Questions tagged [hpc]

High Performance Computing (HPC) refers to the use of supercomputers and computer clusters to solve a wide range of computationally intensive problems.

Systems with benchmark performance of 100s of teraflops are usually considered to be supercomputers. A typical feature of these supercomputers is that they have a large number of computing nodes, typically in the range of O(10^3) to O(10^6)). This distinguishes them from small-to-midsize computing clusters, which usually have O(10) to O(10^2) nodes.

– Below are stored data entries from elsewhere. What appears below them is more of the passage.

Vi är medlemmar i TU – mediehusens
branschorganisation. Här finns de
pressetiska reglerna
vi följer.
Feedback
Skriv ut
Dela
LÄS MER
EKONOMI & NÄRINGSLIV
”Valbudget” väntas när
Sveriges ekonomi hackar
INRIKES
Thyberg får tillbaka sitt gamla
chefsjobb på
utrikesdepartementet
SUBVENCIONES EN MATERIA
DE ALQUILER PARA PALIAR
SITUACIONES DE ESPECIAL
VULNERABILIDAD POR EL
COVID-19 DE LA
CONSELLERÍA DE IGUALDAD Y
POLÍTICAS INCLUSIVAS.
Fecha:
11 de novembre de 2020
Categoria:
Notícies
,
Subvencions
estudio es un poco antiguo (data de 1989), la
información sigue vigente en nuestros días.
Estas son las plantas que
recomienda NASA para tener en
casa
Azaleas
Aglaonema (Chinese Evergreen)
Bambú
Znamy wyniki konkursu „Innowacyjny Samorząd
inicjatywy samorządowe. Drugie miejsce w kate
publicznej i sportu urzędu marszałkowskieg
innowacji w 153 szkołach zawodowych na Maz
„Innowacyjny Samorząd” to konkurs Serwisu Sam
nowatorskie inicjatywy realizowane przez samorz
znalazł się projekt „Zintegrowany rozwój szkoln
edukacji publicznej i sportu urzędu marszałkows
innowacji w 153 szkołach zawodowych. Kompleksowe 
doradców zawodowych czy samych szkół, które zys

When writing software that aims to make effective use of these resources, a number of challenges arise that are usually not present when working on single-core systems or even small clusters:


Higher degree of parallelization required

According to the original Sep-1966 formulation of the "classical" Law of diminishing returns -aka- Amdahl's Law, the maximum speedup one can achieve using parallel computers is restricted by the fraction of serial processes in your code (i.e. parts that can not be parallelized). That means the more processors you have, the better your parallelization concept has to be. The contemporary re-formulation, not ignoring add-on costs for process-spawning overheads, parameter / results SER/DES costs and the add-on costs of communications and last but not least the facts of resources-respecting, atomicity-of-work effects in the re-formulated overhead-strict revised Amdahl's Law, the add-on costs-adjusted comparisons more closely reflect the actual net-speedup benefits of True-[PARALLEL] code-execution(s), not ignoring the respective classes of add-on costs, related to the way, how such sections become prepared & executed.

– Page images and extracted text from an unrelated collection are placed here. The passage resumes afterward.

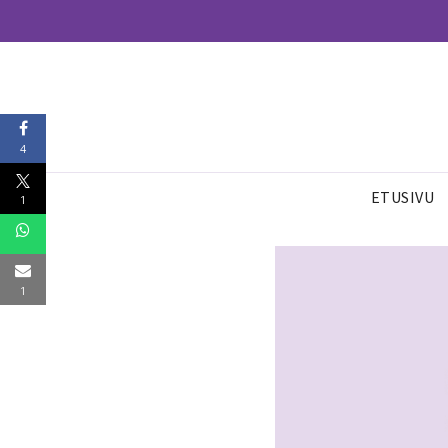
4
ETUSIVU
1
1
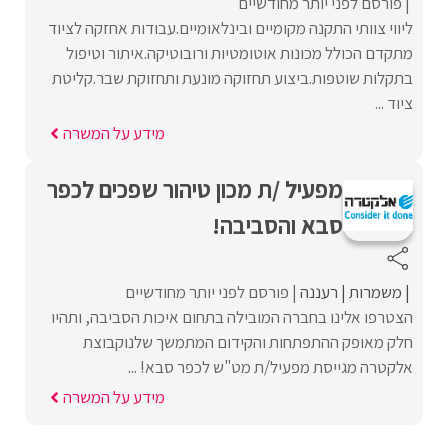
פורסם לפני יותר מחודשיים
ליווי צוותי התקנה מקומיים ובינלאומיים.עבודות אחזקה לציוד
מתקדם הכולל מכונות אוטומטיות ורובוטיקה.איתור וטיפול
בתקלות שוטפות.ביצוע תחזוקה מונעת ותחזוקת שבר.קליטת
ציוד ...
מידע על המשרה
מפעיל /ת מכון טיהור שפכים לכפר
סבא והסביבה!
משמרות
רעננה
פורסם לפני יותר מחודשיים
הצטרפו אלינו בחברה המובילה בתחום איכות הסביבה, ותהיו
חלק מאופק ההתפתחות והקידום המתמשך שלנוקבוצת
אלקטרה מגייסת מפעיל/ת מט"ש לכפר סבא! ...
מידע על המשרה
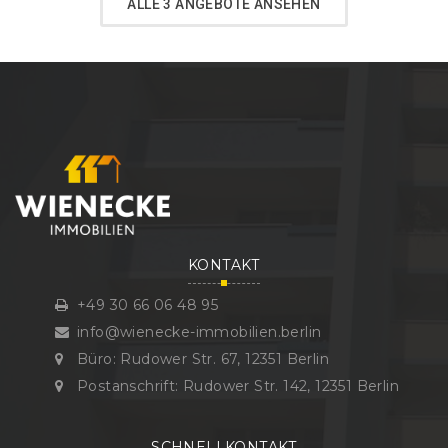
ALLE 3 ANGEBOTE ANSEHEN
KONTAKT
+49 30 66 06 48 95
info@wienecke-immobilien.berlin
Büro: Rudower Str. 67, 12351 Berlin
Postanschrift: Rudower Str. 142, 12351 Berlin
SCHNELLKONTAKT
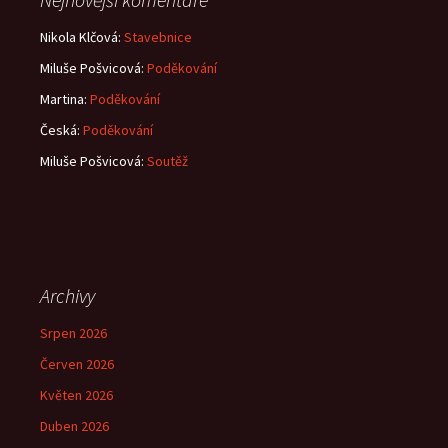
Nikola Klčová
:
Stavebnice
Miluše Pošvicová
:
Poděkování
Martina
:
Poděkování
Česká
:
Poděkování
Miluše Pošvicová
:
Soutěž
Archivy
Srpen 2026
Červen 2026
Květen 2026
Duben 2026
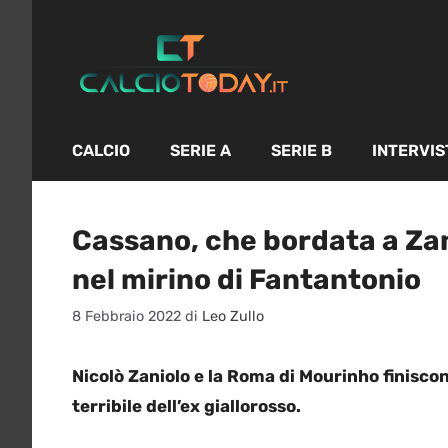
Vai
al
contenuto
CALCIO
SERIE A
SERIE B
INTERVIS
Cassano, che bordata a Zan
nel mirino di Fantantonio
8 Febbraio 2022
di
Leo Zullo
Nicolò Zaniolo e la Roma di Mourinho finisco
terribile dell’ex giallorosso.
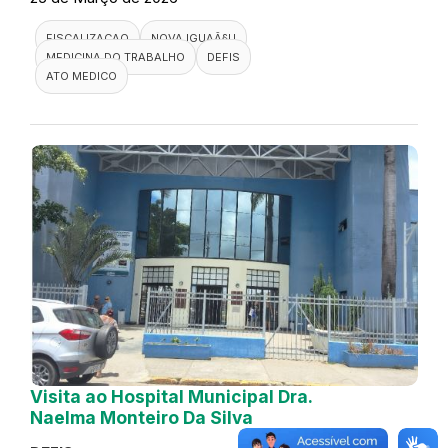
FISCALIZACAO
NOVA IGUAÃ§U
MEDICINA DO TRABALHO
DEFIS
ATO MEDICO
Visita ao Hospital Municipal Dra.
Naelma Monteiro Da Silva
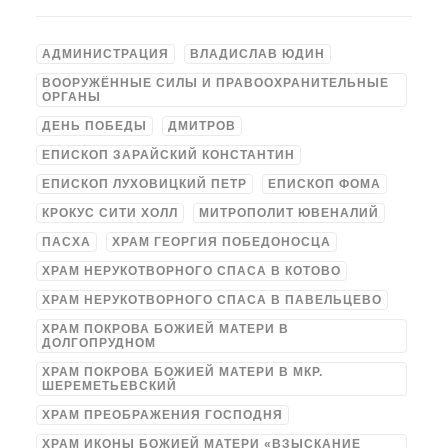
АДМИНИСТРАЦИЯ
ВЛАДИСЛАВ ЮДИН
ВООРУЖЁННЫЕ СИЛЫ И ПРАВООХРАНИТЕЛЬНЫЕ
ОРГАНЫ
ДЕНЬ ПОБЕДЫ
ДМИТРОВ
ЕПИСКОП ЗАРАЙСКИЙ КОНСТАНТИН
ЕПИСКОП ЛУХОВИЦКИЙ ПЕТР
ЕПИСКОП ФОМА
КРОКУС СИТИ ХОЛЛ
МИТРОПОЛИТ ЮВЕНАЛИЙ
ПАСХА
ХРАМ ГЕОРГИЯ ПОБЕДОНОСЦА
ХРАМ НЕРУКОТВОРНОГО СПАСА В КОТОВО
ХРАМ НЕРУКОТВОРНОГО СПАСА В ПАВЕЛЬЦЕВО
ХРАМ ПОКРОВА БОЖИЕЙ МАТЕРИ В
ДОЛГОПРУДНОМ
ХРАМ ПОКРОВА БОЖИЕЙ МАТЕРИ В МКР.
ШЕРЕМЕТЬЕВСКИЙ
ХРАМ ПРЕОБРАЖЕНИЯ ГОСПОДНЯ
ХРАМ ИКОНЫ БОЖИЕЙ МАТЕРИ «ВЗЫСКАНИЕ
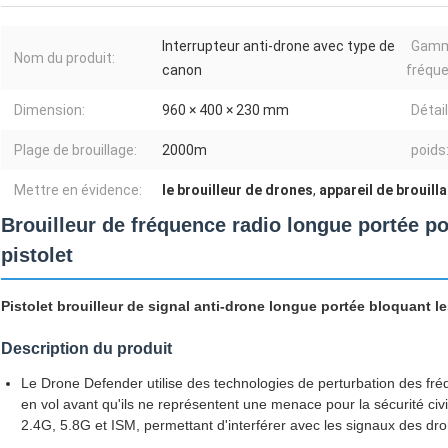
Interrupteur anti-drone avec type de
Gamm
Nom du produit:
canon
fréqu
Dimension:
960 × 400 × 230 mm
Détai
Plage de brouillage:
2000m
poids
Mettre en évidence:
le brouilleur de drones
,
appareil de brouill
Brouilleur de fréquence radio longue portée p
pistolet
Pistolet brouilleur de signal anti-drone longue portée bloquant l
Description du produit
Le Drone Defender utilise des technologies de perturbation des fré
en vol avant qu'ils ne représentent une menace pour la sécurité civi
2.4G, 5.8G et ISM, permettant d'interférer avec les signaux des d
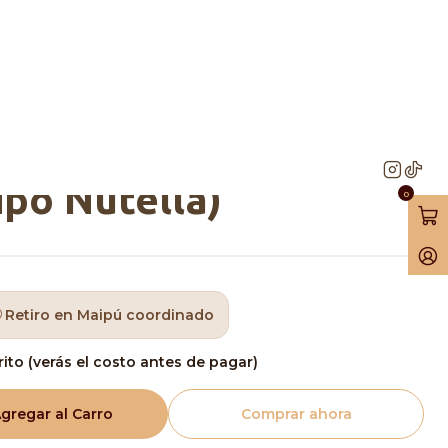
 Leche 650grs (Tipo Nutella)
la Neucober Relleno
na Cacao y Leche
ipo Nutella)
0
Retiro en Maipú coordinado
rito (verás el costo antes de pagar)
gregar al Carro
Comprar ahora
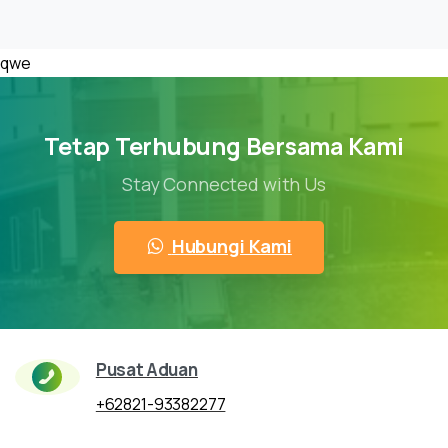
qwe
Tetap Terhubung Bersama Kami
Stay Connected with Us
Hubungi Kami
Pusat Aduan
+62821-93382277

Specialized hardware and software

Most supercomputers are custom-built and use specialized components for hardware and/or software, i.e. you have to learn a lot about new types of architectures if you want to get maximum performance. Typical examples are the network hardware, the file system, or the available compilers (including compiler optimization options).


Parallel file I/O becomes a serious bottleneck

Good parallel file systems handle multiple requests in parallel rather well. However, there is a limit to it, and most file systems do not support the simultaneous access of thousands of processes. Thus reading/writing to a single file internally becomes serialized again, even if you are using parallel I/O concepts such as MPI I/O.


Debugging massively parallel applications is a pain

If you have a problem in your code that only appears when you run it with a certain number of processes, debugging can become very cumbersome, especially if you are not sure where exactly the problem arises. Examples for process number-dependent problems are domain decomposition or the establishment of communication patterns.


Load balancing and communication patterns matter (even more)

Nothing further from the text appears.